Cek Artikel:  Salip-menyalip Penegak Hukum

Bukannya mengindahkan seruan para begawan, Jokowi menganggap gaung masif kaum intelektual sekadar gonggongan yang tanpa arti. Celakanya lagi, Istana, lewat Koordinator Staf Spesifik Presiden Ari Dwipayana, justru menuding suara dari kampus sebagai partisan. Guru besar penjaga muruah itu disebut sebagai bagian dari perang narasi guna mendulang elektoral.

Enggak cukup tudingan partisan, elite kekuasaan ditengarai melakukan intervensi terhadap kebebasan berpendapat para guru besar, berupaya membuat narasi tandingan, dan membenturkan para cendekiawan.

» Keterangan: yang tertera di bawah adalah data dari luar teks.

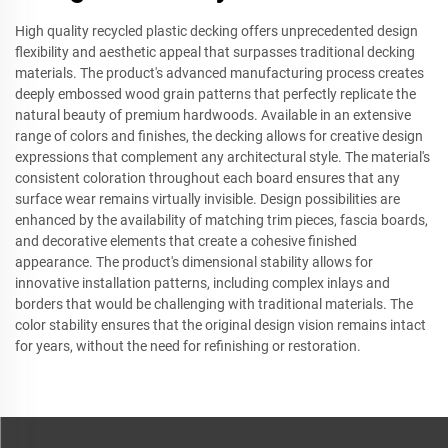
High quality recycled plastic decking offers unprecedented design
flexibility and aesthetic appeal that surpasses traditional decking
materials. The product's advanced manufacturing process creates
deeply embossed wood grain patterns that perfectly replicate the
natural beauty of premium hardwoods. Available in an extensive
range of colors and finishes, the decking allows for creative design
expressions that complement any architectural style. The material's
consistent coloration throughout each board ensures that any
surface wear remains virtually invisible. Design possibilities are
enhanced by the availability of matching trim pieces, fascia boards,
and decorative elements that create a cohesive finished
appearance. The product's dimensional stability allows for
innovative installation patterns, including complex inlays and
borders that would be challenging with traditional materials. The
color stability ensures that the original design vision remains intact
for years, without the need for refinishing or restoration.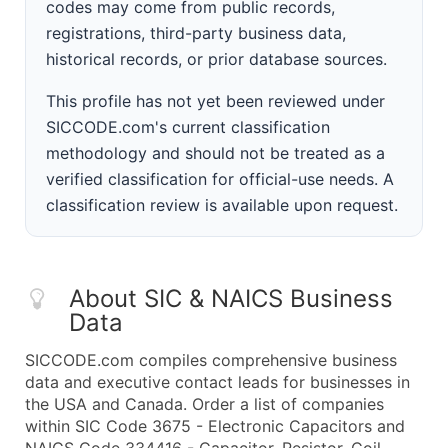
codes may come from public records,
registrations, third-party business data,
historical records, or prior database sources.
This profile has not yet been reviewed under
SICCODE.com's current classification
methodology and should not be treated as a
verified classification for official-use needs. A
classification review is available upon request.
About SIC & NAICS Business
Data
SICCODE.com compiles comprehensive business
data and executive contact leads for businesses in
the USA and Canada. Order a list of companies
within SIC Code 3675 - Electronic Capacitors and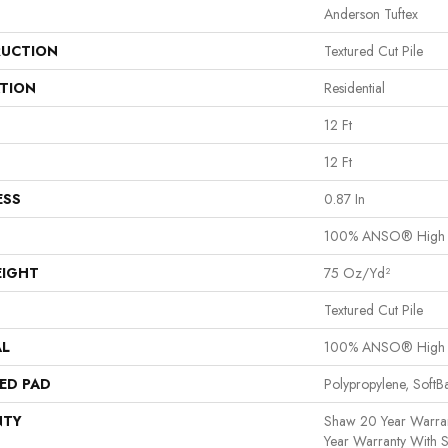
Anderson Tuftex
UCTION
Textured Cut Pile
ATION
Residential
12 Ft
12 Ft
ESS
0.87 In
100% ANSO® High P
EIGHT
75 Oz/yd²
Textured Cut Pile
AL
100% ANSO® High P
ED PAD
Polypropylene, Soft
NTY
Shaw 20 Year Warran
Year Warranty With S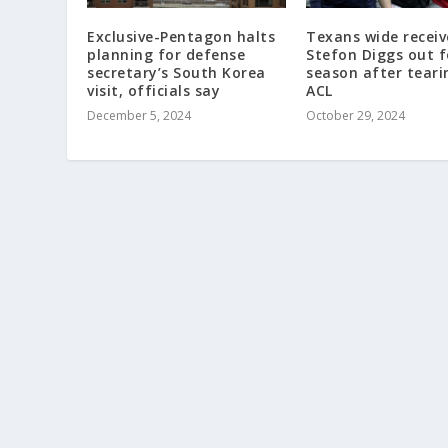
Exclusive-Pentagon halts
Texans wide receiv
planning for defense
Stefon Diggs out f
secretary’s South Korea
season after teari
visit, officials say
ACL
December 5, 2024
October 29, 2024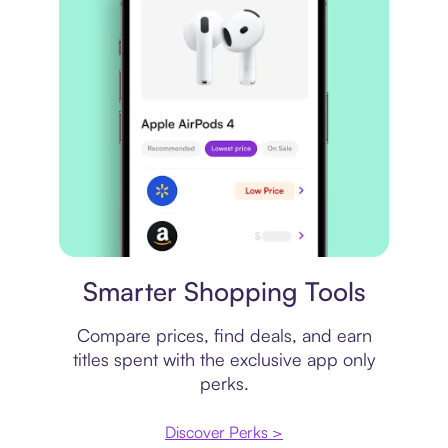
Price comparison
Smarter Shopping Tools
Compare prices, find deals, and earn
titles spent with the exclusive app only
perks.
Discover Perks >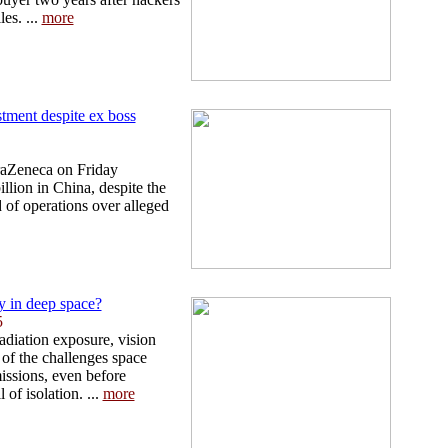
les. ...
more
tment despite ex boss
traZeneca on Friday
llion in China, despite the
d of operations over alleged
 in deep space?
5
adiation exposure, vision
 of the challenges space
missions, even before
 of isolation. ...
more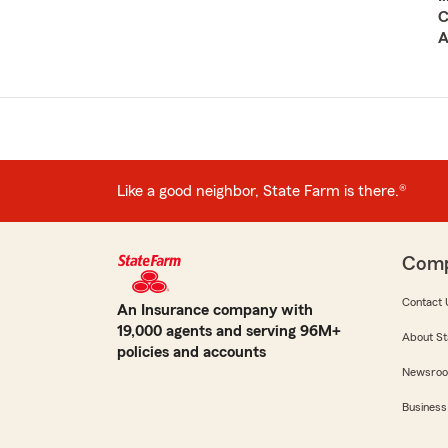
C
A
Like a good neighbor, State Farm is there.®
Com
Contact 
An Insurance company with
19,000 agents and serving 96M+
About St
policies and accounts
Newsro
Business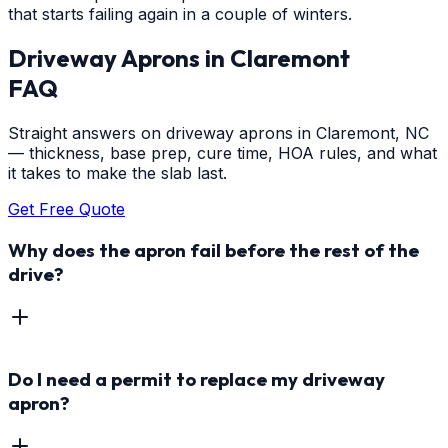
that starts failing again in a couple of winters.
Driveway Aprons
in
Claremont
FAQ
Straight answers on driveway aprons in Claremont, NC
— thickness, base prep, cure time, HOA rules, and what
it takes to make the slab last.
Get Free Quote
Why does the apron fail before the rest of the
drive?
Do I need a permit to replace my driveway
apron?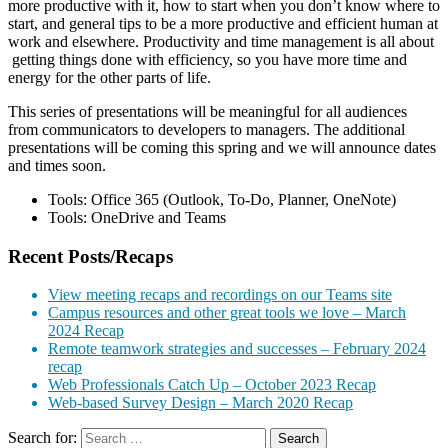
more productive with it, how to start when you don’t know where to
start, and general tips to be a more productive and efficient human at
work and elsewhere. Productivity and time management is all about
getting things done with efficiency, so you have more time and
energy for the other parts of life.
This series of presentations will be meaningful for all audiences
from communicators to developers to managers. The additional
presentations will be coming this spring and we will announce dates
and times soon.
Tools: Office 365 (Outlook, To-Do, Planner, OneNote)
Tools: OneDrive and Teams
Recent Posts/Recaps
View meeting recaps and recordings on our Teams site
Campus resources and other great tools we love – March
2024 Recap
Remote teamwork strategies and successes – February 2024
recap
Web Professionals Catch Up – October 2023 Recap
Web-based Survey Design – March 2020 Recap
Search for: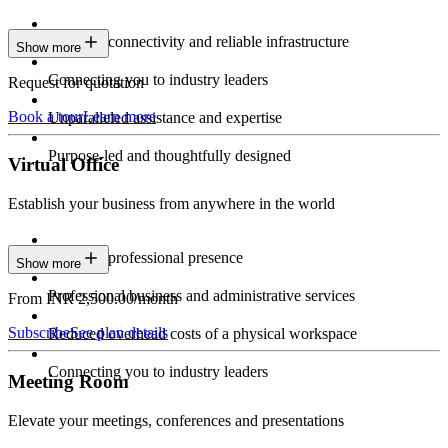
Constant connectivity and reliable infrastructure
Show more
Connecting you to industry leaders
Request for quotation
Book a tour
Learn more
Unparalleled assistance and expertise
Purpose-led and thoughtfully designed
Virtual Office
Establish your business from anywhere in the world
Constant professional presence
Show more
Professional business and administrative services
From INR 2,500.00/month
Subscribe
See plan details
Reduced overhead costs of a physical workspace
Connecting you to industry leaders
Meeting Room
Elevate your meetings, conferences and presentations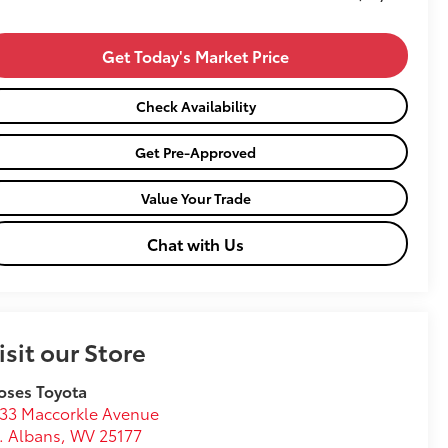
Get Today's Market Price
Check Availability
Get Pre-Approved
Value Your Trade
Chat with Us
isit our Store
oses Toyota
33 Maccorkle Avenue
. Albans
,
WV
25177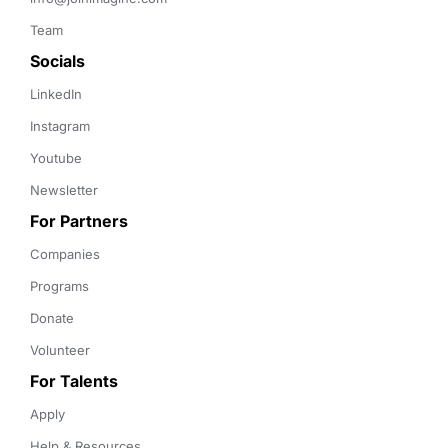
Team
Socials
LinkedIn
Instagram
Youtube
Newsletter
For Partners
Companies
Programs
Donate
Volunteer
For Talents
Apply
Help & Resources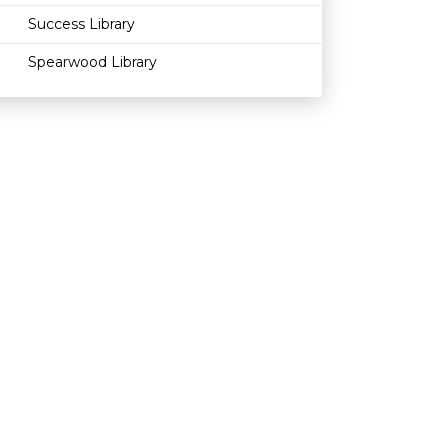
Success Library
Spearwood Library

Terdapat indikasi keterlibatan aparat sebagai operator mendekati para petinggi universitas.

Sehingga muncul kelompok tandingan yang seolah tidak ikhlas mendengar dan menyaksikan seruan kelompok yang bersuara kencang mengingatkan perilaku penguasa yang terseret jauh dari etika dan moral berdemokrasi itu.

Bahkan, sivitas akademika Universitas Sriwijaya dengan memohon maaf kepada publik, terpaksa membatalkan deklarasi pernyataan forum dosen menyikapi situasi menghadapi pemilu 2024 seperti kampus lainnya. Dalihnya, untuk menjaga keharmonisan dan kekeluargaan sivitas akademika yang lebih penting untuk dikedepankan.

Cek Artikel:  Segera Atasi Badai PHK

Begitupun intimidasi terhadap mahasiswa juga dilakukan sejumlah orang tidak dikenal, dengan membubarkan konsolidasi mahasiswa Jakarta di dalam Kampus Universitas Trilogi. Kekuasaan yang sakit memang akan dihantui rasa waswas. Kekuasaan yang alpa terhadap etika, akan diracuni beragam kecemasan dan ketakutan.

Rasa cemas, takut, dan panik itu membuat tindakan represi bermunculan. Tapi, dalam sejarah bangsa-bangsa, kekuasaan yang dibangun di atas pondasi ketakutan kehilangan kekuasaan, justru akan runtuh pada waktunya dengan amat menyakitkan. Karena itu, jangan remehkan seruan penjaga kewarasan. Jangan bungkam peringatan kembali ke akal sehat demokrasi. Akhiri mengangkangi demokrasi untuk kepentingan pribadi.